** Task item **
Only a number is expected here: the count of lines in the data that contain "notch".

** Records shown **
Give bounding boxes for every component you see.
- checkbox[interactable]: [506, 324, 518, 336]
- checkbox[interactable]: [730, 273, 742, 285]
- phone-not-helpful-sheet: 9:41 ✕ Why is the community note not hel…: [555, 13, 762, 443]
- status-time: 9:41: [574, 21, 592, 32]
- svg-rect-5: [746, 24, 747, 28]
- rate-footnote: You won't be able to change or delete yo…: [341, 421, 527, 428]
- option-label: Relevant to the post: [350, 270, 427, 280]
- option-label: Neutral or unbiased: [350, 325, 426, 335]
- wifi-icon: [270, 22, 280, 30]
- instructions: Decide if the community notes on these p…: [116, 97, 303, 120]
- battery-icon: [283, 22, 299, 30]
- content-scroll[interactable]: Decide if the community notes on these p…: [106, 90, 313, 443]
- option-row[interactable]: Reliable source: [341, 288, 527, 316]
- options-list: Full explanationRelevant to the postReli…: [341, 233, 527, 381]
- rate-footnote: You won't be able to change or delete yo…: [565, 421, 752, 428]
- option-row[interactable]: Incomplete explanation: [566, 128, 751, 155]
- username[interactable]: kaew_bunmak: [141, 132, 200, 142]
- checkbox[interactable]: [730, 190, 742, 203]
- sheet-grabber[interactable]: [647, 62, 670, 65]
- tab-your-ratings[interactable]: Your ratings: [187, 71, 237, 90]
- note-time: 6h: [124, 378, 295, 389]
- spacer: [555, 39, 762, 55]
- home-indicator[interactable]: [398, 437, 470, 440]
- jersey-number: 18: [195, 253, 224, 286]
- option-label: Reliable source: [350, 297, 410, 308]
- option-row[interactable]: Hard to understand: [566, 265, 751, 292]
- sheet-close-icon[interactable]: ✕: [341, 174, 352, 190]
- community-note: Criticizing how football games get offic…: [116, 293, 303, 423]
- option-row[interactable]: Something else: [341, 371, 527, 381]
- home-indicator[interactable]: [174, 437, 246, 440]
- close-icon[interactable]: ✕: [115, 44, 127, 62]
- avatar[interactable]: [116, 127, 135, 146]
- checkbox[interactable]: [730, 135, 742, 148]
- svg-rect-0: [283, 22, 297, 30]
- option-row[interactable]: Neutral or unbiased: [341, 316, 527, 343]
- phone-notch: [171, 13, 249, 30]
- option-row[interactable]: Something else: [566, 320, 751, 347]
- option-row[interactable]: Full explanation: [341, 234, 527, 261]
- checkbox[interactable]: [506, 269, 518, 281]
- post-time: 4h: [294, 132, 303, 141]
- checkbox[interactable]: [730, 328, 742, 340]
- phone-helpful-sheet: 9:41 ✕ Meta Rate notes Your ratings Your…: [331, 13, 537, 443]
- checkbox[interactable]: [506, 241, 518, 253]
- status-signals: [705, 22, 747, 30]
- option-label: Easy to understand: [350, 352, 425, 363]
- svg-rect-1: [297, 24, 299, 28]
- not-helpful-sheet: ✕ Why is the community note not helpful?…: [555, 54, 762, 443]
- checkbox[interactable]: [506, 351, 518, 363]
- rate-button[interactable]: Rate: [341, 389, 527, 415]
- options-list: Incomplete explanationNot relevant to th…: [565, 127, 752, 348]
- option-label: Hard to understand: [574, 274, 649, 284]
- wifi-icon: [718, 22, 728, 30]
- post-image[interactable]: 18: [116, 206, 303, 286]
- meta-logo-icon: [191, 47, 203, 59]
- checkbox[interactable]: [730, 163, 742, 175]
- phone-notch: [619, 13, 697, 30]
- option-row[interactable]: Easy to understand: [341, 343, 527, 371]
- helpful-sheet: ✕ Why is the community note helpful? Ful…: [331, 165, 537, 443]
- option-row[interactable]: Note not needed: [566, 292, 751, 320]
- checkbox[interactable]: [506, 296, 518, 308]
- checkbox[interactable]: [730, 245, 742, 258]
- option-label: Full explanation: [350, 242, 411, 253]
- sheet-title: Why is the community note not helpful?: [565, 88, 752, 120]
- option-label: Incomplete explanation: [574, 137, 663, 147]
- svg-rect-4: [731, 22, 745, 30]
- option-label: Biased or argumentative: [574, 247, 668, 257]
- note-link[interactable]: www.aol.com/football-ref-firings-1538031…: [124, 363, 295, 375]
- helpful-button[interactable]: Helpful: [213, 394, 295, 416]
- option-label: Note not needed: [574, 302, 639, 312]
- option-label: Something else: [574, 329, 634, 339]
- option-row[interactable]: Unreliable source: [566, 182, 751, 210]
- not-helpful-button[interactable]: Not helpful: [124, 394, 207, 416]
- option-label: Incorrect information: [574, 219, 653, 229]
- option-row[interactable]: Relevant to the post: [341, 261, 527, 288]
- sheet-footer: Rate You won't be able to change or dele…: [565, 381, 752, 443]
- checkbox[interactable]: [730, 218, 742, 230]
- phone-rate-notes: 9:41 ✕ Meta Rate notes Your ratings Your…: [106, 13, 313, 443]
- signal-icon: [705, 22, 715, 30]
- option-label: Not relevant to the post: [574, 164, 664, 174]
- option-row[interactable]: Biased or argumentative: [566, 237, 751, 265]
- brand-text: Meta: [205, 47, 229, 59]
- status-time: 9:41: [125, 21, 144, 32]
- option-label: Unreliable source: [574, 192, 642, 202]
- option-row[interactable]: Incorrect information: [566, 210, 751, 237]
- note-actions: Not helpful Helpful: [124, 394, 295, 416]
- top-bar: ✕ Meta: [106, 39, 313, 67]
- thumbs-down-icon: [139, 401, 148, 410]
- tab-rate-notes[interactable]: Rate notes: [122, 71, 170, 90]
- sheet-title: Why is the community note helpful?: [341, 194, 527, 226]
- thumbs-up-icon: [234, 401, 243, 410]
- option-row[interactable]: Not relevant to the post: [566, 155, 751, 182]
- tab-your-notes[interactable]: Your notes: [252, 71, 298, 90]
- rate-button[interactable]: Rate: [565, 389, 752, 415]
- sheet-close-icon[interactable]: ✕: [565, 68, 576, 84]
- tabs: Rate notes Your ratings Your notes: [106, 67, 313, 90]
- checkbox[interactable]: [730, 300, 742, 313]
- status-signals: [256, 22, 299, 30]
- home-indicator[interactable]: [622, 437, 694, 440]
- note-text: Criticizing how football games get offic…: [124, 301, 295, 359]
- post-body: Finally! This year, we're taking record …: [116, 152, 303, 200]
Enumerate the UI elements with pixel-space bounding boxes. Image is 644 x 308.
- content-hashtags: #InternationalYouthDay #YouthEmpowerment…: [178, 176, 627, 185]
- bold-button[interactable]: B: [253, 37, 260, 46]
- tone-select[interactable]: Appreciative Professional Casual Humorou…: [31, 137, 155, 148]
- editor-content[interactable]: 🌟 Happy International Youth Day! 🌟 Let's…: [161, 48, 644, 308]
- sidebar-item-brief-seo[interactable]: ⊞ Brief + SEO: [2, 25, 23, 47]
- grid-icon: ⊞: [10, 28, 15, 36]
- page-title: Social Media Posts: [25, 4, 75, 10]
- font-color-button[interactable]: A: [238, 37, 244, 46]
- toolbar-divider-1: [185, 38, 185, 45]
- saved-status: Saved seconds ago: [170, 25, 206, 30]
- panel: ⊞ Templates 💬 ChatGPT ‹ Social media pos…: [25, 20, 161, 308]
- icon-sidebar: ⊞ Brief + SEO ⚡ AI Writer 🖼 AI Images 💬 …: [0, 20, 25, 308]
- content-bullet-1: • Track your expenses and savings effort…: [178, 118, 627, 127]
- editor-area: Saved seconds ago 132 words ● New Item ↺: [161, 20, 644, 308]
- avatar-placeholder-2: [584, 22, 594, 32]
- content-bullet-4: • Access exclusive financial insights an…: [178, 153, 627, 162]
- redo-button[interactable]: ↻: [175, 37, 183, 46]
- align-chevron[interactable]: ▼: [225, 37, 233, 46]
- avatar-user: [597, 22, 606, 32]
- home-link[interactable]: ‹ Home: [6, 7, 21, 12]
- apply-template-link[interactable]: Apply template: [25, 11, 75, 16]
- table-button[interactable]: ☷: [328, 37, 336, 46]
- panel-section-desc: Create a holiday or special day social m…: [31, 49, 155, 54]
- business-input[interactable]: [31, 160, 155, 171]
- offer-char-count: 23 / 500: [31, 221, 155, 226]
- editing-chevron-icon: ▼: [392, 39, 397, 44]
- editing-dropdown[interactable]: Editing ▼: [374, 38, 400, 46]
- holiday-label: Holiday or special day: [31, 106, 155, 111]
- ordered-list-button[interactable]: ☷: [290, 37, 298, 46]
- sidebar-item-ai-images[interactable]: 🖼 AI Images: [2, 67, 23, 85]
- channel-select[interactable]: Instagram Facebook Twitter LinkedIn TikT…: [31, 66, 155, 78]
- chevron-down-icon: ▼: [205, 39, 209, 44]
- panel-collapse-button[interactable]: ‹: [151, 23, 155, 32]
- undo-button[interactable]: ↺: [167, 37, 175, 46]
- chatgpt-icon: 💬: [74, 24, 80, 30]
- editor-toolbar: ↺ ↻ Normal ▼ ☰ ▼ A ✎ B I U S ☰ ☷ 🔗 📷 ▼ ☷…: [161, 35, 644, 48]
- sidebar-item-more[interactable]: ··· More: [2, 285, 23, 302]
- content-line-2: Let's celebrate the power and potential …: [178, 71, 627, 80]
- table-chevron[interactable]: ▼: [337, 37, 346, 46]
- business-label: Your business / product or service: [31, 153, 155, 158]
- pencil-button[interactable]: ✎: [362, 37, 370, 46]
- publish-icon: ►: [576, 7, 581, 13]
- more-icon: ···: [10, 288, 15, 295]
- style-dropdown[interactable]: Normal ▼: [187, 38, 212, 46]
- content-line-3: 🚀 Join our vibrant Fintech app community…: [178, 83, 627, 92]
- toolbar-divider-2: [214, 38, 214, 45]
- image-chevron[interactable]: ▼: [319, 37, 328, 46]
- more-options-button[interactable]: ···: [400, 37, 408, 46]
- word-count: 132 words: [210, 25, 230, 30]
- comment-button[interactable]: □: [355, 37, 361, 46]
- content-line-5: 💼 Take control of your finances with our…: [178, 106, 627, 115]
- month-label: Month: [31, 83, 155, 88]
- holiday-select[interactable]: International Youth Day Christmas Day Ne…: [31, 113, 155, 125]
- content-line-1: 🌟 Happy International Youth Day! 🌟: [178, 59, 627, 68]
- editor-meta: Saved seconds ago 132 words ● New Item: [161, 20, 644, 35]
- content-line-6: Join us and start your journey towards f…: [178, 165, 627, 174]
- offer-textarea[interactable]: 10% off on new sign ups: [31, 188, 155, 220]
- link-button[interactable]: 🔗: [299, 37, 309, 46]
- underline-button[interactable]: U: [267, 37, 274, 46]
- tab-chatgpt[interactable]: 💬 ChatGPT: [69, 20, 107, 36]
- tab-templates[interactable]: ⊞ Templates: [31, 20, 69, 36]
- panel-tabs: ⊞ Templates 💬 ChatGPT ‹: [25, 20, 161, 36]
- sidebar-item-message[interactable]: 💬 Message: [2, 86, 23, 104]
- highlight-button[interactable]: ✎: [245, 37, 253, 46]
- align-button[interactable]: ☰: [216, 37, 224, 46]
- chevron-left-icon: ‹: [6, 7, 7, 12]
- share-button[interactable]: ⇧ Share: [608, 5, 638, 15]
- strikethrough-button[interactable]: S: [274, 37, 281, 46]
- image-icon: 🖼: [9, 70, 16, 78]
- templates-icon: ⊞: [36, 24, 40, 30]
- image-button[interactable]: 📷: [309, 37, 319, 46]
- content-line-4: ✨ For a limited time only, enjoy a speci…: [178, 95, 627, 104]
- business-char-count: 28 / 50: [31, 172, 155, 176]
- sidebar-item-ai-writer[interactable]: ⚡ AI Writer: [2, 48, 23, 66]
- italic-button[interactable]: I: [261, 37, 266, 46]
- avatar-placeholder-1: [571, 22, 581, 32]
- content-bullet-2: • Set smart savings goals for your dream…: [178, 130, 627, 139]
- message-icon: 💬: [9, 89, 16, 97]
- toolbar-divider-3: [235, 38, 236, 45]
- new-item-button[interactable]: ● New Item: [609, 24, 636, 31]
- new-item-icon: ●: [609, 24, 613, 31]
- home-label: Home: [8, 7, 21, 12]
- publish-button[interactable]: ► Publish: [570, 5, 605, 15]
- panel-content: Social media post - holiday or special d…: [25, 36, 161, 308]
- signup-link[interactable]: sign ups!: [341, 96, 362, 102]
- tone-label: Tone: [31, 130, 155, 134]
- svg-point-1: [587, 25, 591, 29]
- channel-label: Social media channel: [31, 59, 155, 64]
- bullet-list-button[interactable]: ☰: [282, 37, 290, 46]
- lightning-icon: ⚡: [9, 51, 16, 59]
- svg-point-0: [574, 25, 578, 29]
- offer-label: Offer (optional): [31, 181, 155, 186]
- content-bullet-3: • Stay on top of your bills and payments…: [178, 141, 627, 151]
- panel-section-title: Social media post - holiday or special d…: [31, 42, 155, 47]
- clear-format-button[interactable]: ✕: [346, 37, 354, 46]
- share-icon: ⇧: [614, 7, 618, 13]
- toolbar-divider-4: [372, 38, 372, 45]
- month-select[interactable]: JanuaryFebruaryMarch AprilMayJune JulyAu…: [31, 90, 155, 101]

** Solution to this exercise **
2